** Records supplied follows **
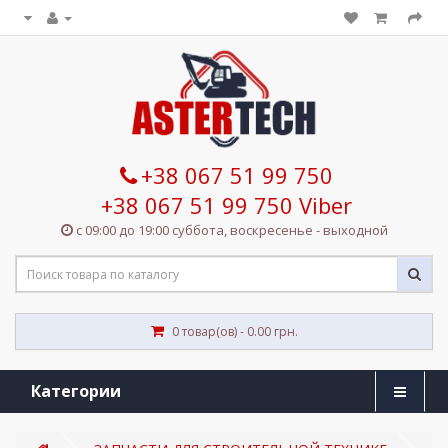
+38 067 51 99 750
+38 067 51 99 750 Viber
с 09:00 до 19:00 суббота, воскресенье - выходной
0 товар(ов) - 0.00 грн.
Категории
** End of Records supplied **
## Task to complete
Give every line above again exactly, with no pictures.

## Output of the exercise
+38 067 51 99 750
+38 067 51 99 750 Viber
с 09:00 до 19:00 суббота, воскресенье - выходной
0 товар(ов) - 0.00 грн.
Категории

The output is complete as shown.